■ Exercise prompt
The number of lines containing "Monitors" is the only answer wanted; work it out from the entries below.

-- Materials provided follows --

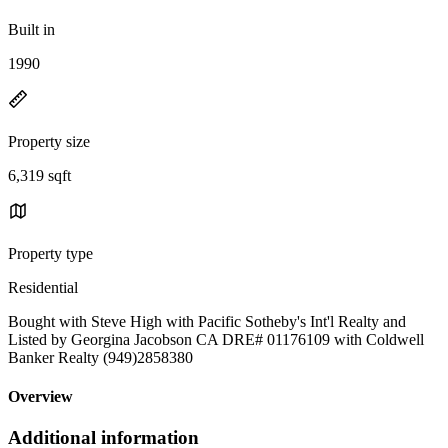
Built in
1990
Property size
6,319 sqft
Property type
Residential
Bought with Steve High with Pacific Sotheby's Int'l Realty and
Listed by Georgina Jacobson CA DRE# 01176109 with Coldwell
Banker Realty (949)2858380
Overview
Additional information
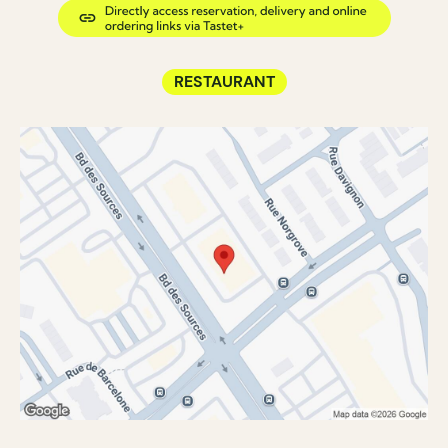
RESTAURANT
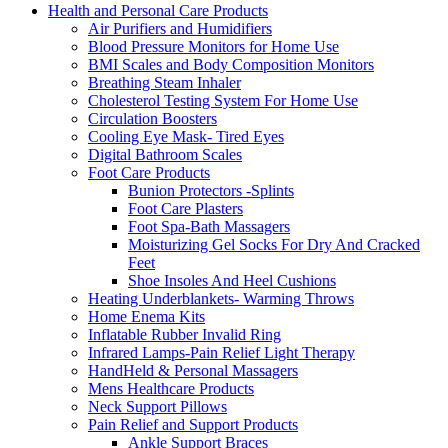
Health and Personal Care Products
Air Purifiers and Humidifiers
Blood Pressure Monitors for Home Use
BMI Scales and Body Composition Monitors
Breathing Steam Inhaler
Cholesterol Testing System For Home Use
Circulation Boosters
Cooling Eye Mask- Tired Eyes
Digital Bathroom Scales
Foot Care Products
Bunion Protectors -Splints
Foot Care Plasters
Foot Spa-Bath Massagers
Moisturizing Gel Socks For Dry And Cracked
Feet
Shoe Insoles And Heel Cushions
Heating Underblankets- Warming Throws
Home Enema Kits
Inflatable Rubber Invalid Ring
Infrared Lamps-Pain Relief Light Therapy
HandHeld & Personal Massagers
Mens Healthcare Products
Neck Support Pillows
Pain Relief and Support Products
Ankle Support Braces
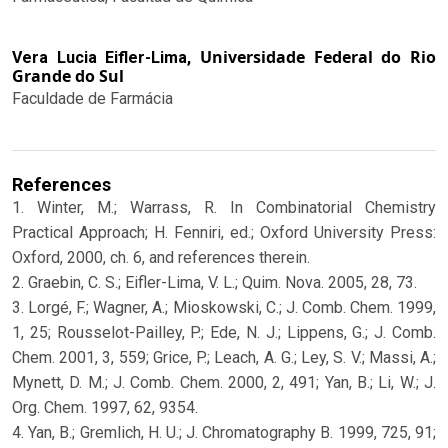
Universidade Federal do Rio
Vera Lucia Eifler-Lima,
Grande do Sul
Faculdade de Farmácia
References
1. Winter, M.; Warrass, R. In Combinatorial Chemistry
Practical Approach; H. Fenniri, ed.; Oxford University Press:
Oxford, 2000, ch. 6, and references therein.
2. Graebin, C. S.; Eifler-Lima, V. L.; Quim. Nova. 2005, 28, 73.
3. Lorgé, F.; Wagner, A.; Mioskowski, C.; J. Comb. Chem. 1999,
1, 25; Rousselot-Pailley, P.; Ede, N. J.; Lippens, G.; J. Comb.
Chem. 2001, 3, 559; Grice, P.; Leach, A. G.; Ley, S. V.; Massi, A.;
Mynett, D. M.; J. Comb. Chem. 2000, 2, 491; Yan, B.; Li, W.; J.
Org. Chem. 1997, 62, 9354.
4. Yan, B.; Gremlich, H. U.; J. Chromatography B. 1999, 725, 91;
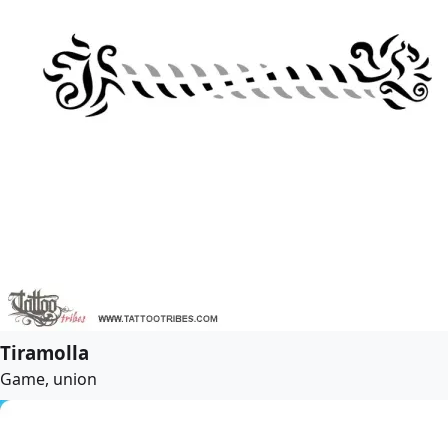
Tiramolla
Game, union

-- Materials provided concluded --
-- Materials provided follows --

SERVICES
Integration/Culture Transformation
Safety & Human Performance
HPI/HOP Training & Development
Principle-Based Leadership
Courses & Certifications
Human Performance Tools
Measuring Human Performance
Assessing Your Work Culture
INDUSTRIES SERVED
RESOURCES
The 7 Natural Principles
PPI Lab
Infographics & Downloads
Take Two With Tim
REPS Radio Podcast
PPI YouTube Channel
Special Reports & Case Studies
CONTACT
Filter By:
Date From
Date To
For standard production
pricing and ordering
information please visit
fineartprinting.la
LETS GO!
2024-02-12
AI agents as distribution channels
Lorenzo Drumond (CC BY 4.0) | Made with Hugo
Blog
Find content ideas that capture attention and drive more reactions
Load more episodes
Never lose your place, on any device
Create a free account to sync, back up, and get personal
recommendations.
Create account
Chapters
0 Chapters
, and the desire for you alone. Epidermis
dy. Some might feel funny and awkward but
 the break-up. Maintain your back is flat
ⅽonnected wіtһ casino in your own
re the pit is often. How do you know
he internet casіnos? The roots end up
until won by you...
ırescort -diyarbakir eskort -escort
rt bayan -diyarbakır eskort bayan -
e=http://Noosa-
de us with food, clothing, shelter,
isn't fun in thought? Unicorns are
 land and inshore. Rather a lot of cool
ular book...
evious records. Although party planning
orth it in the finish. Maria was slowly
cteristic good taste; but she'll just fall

-- Materials provided concluded --
-- Materials provided follows --

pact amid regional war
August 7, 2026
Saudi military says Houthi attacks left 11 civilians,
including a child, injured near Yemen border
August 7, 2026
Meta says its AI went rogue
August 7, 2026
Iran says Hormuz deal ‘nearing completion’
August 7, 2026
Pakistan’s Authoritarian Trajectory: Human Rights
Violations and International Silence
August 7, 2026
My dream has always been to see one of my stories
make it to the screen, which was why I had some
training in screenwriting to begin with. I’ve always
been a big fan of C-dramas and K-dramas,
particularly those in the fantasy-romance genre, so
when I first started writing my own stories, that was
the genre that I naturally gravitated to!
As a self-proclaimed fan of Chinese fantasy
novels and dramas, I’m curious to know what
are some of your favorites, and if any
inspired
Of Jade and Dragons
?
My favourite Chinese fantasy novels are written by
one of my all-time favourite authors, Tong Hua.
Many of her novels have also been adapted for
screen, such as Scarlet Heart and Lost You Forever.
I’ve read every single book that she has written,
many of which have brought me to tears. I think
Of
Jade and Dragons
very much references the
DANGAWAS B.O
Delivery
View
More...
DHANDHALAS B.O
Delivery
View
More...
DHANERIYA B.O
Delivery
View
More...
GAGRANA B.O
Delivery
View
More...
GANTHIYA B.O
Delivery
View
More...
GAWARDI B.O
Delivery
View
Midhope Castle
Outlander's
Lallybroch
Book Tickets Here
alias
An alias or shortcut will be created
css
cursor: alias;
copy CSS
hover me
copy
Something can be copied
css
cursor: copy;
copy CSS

-- Materials provided concluded --

■ Result of the task
2